Dolphin Emulator is one of the most popular and powerful emulators for playing Nintendo GameCube and Wii games on non-native hardware. Available on Windows, macOS, Linux, and even Android, it has also been ported to iOS (primarily through sideloading methods like AltStore, SideStore, or TrollStore). However, iOS users occasionally encounter a cryptic, frustrating error when trying to launch a game or manage virtual console titles:
"dolphin ios-fs failed to write new fst"
This error typically prevents games from booting, corrupts save states, or halts the emulation process entirely. If you are seeing this message, you are not alone. This article will explain what the error means, why it occurs specifically on iOS, and how to fix it—ranging from simple troubleshooting to advanced file system repairs.

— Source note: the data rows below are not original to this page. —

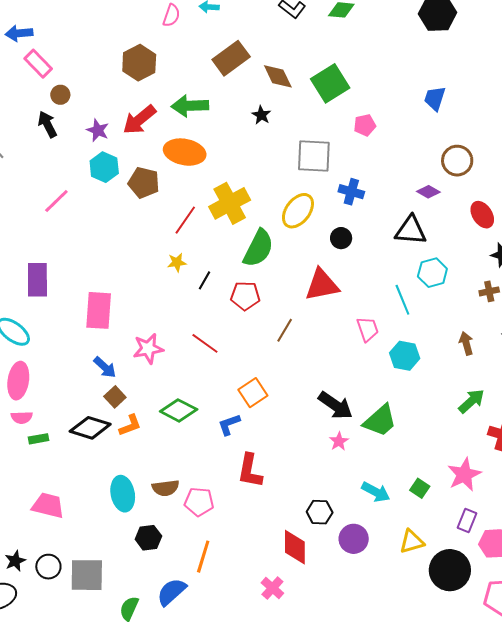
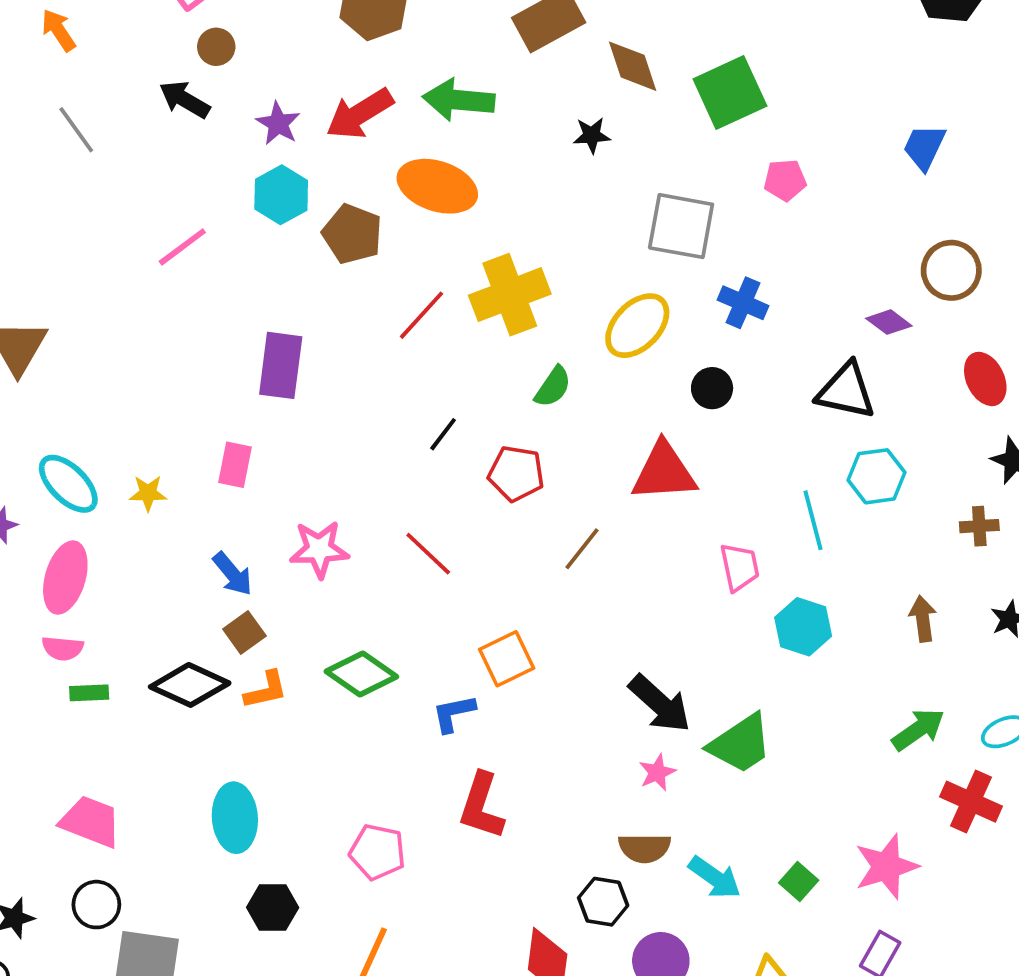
black star: (261, 115) -> (592, 135), turned 30
black arrow: (47, 124) -> (185, 99), turned -40
green semicircle: (258, 248) -> (553, 387), size x0.6
yellow star: (177, 262) -> (148, 493), moved
purple rectangle: (37, 280) -> (281, 365), moved
pink rectangle: (99, 310) -> (235, 465), size x0.6
brown semicircle: (166, 488) -> (644, 848), moved
black circle: (48, 567) -> (96, 905), moved

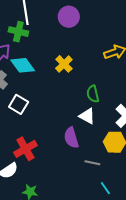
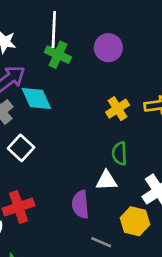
green cross: (18, 32) -> (58, 55), moved
yellow cross: (64, 64) -> (118, 109), moved
white triangle: (87, 116) -> (106, 181), turned -42

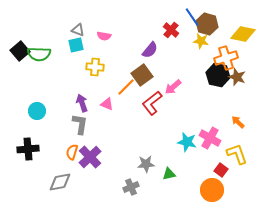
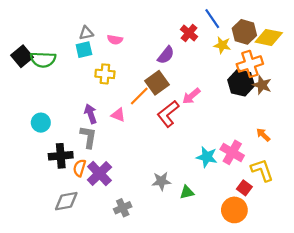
brown hexagon: (207, 24) -> (244, 32), moved
gray triangle: (78, 30) -> (86, 33), turned -32
black cross: (28, 149) -> (61, 156), moved
gray cross: (131, 187) -> (123, 208), moved

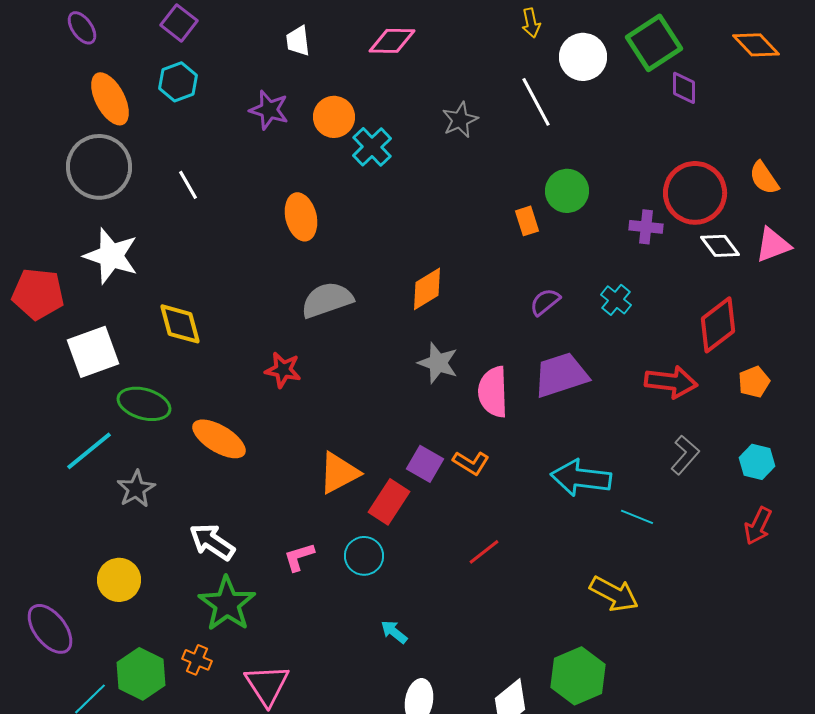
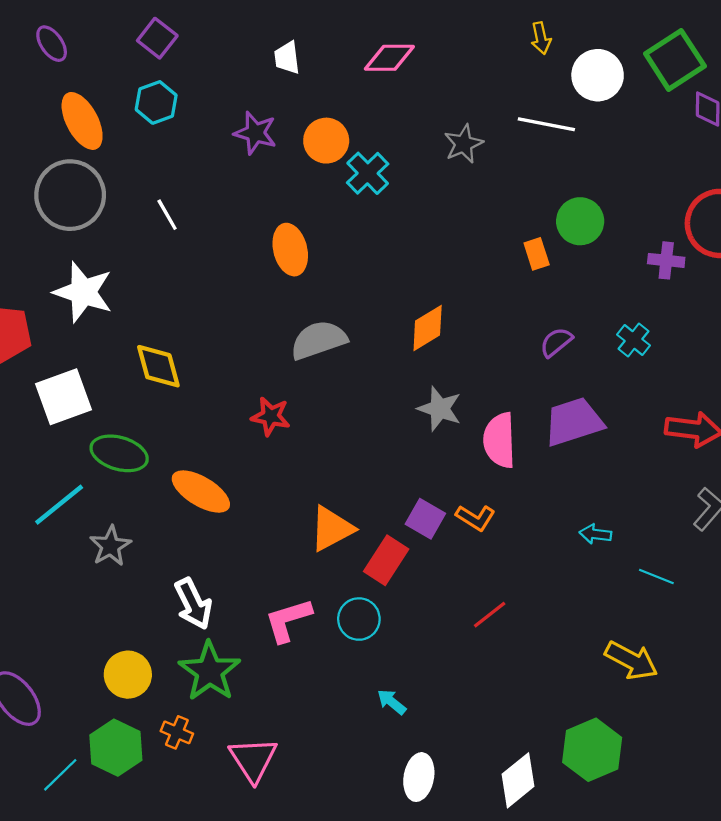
white line: (536, 102) -> (546, 124), turned -51
cyan arrow: (581, 478) -> (595, 534), size x0.5
white arrow: (212, 542) -> (193, 604), turned -150
pink L-shape: (299, 557) -> (288, 620), size x1.4
yellow circle: (119, 580) -> (128, 675), moved

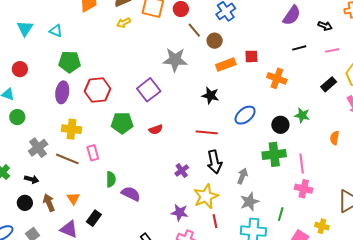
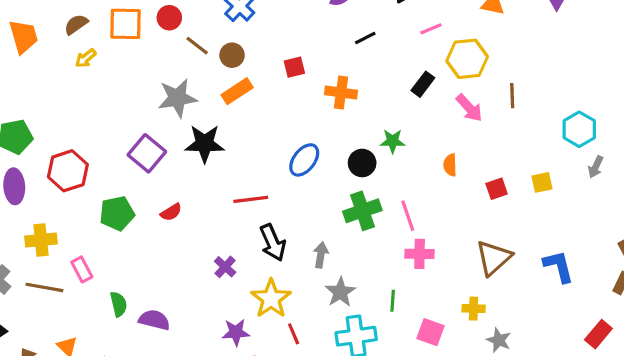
pink line: (332, 50) -> (431, 29), moved
orange rectangle: (226, 65) -> (237, 91), moved
black star: (210, 95) -> (205, 144), moved, size x1.4
yellow cross: (322, 226) -> (474, 309), moved

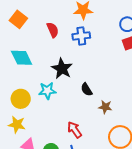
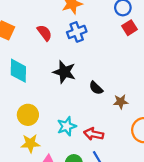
cyan diamond: (22, 58) -> (18, 71), turned 40
cyan star: (47, 91) -> (67, 126), moved
red arrow: (75, 130) -> (94, 134), turned -30

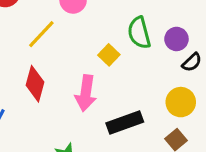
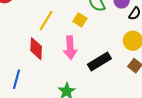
yellow line: (41, 34) -> (46, 21), moved

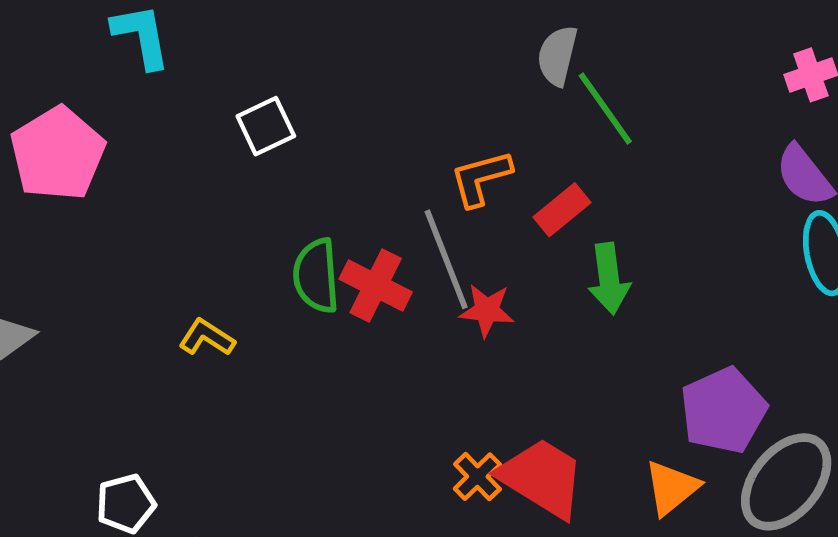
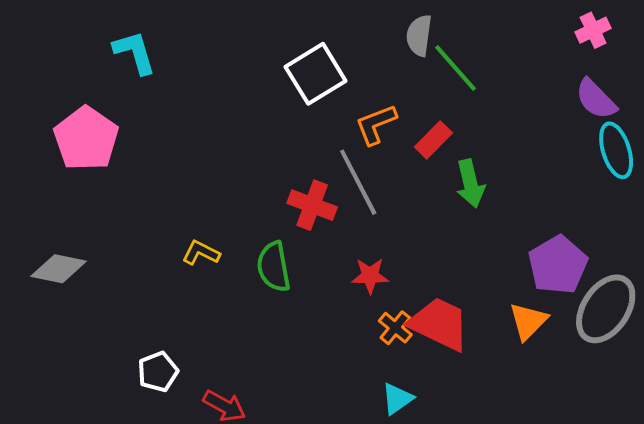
white square: (266, 126) -> (316, 74), moved, size x1.5
green semicircle: (316, 276) -> (274, 267), moved
red star: (487, 310) -> (370, 276), moved

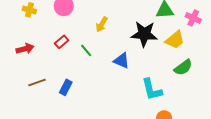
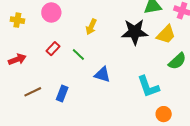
blue triangle: (122, 61) -> (102, 75), moved

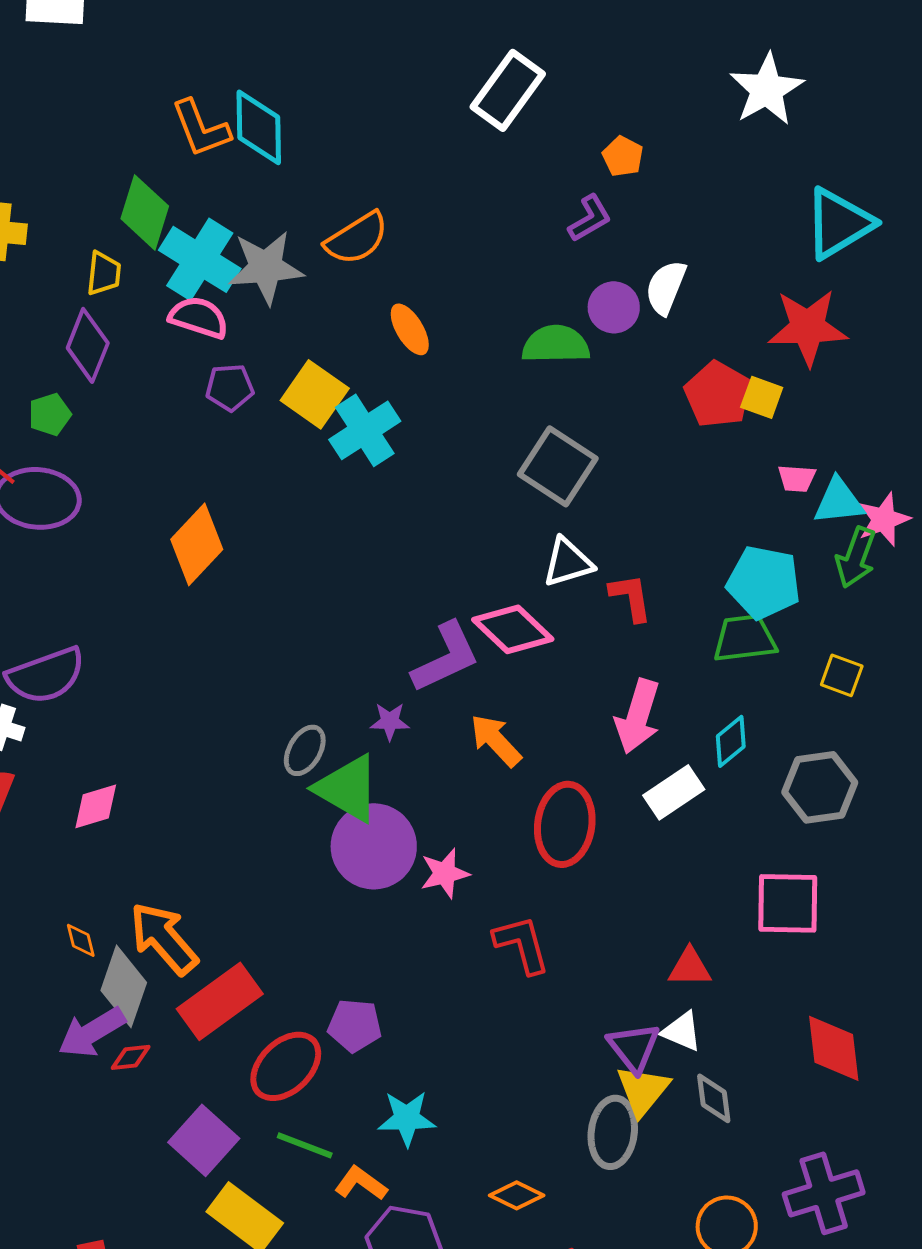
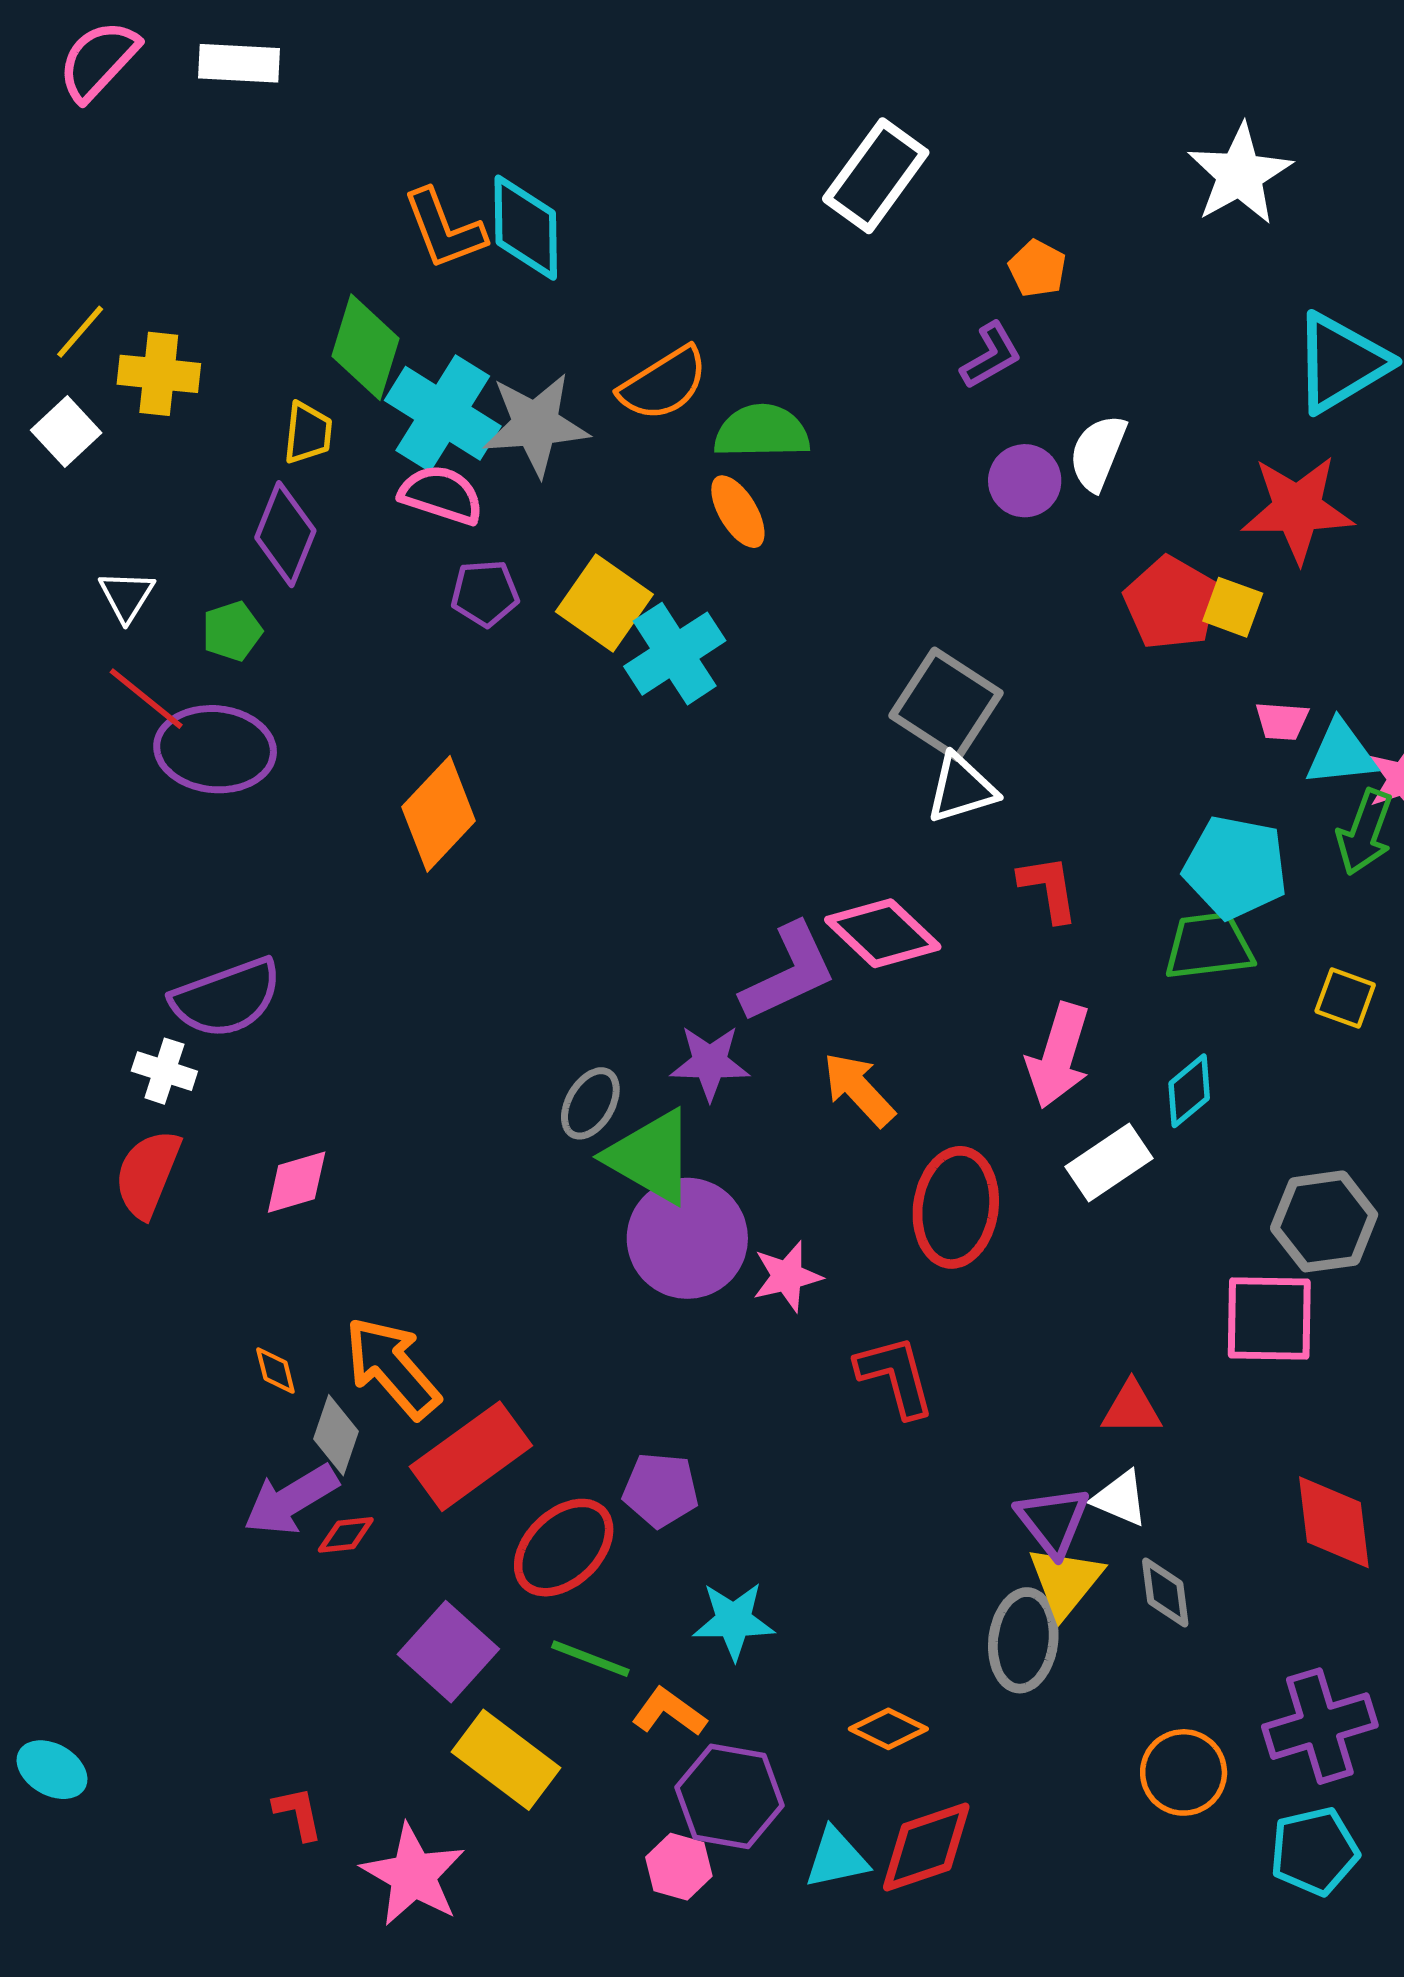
green semicircle: (556, 344) -> (762, 432), moved
white triangle: (568, 562) -> (961, 789), moved
purple star: (390, 721) -> (710, 1063), size x1.4
gray hexagon: (820, 787) -> (1324, 1221), moved
gray diamond: (124, 986) -> (336, 1435), size x0.7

If Dolphin is installed in a system-protected location (like C:\Program Files), it may not have permission to write to its own User folder. Right-click Dolphin.exe and select Run as administrator.
Better solution: Move Dolphin to a user-owned folder (e.g., C:\Dolphin or Desktop\Dolphin).
iOS is aggressive about storage limits. If your device has less than ~500 MB free, Dolphin may not be able to write the FST cache, especially for large dual-layer Wii games (e.g., Super Smash Bros. Brawl, Metroid Prime Trilogy).
iOS Dolphin comes in two performance modes:
If you are using a JIT-enabled build, try switching to a stable non-JIT version—the FST writer may behave better without JIT memory constraints.
If the specific ISO or WBFS file you are trying to modify has the "Read-only" attribute enabled, Dolphin cannot write the new FST.
Before jumping into fixes, identify the most likely culprit. There are four primary reasons for the "failed to write new fst" message.
The iOS port of Dolphin is not as mature as the desktop versions. Some older builds (especially from early 2023) had known issues with FST caching on iOS. Newer builds have improved filesystem handling.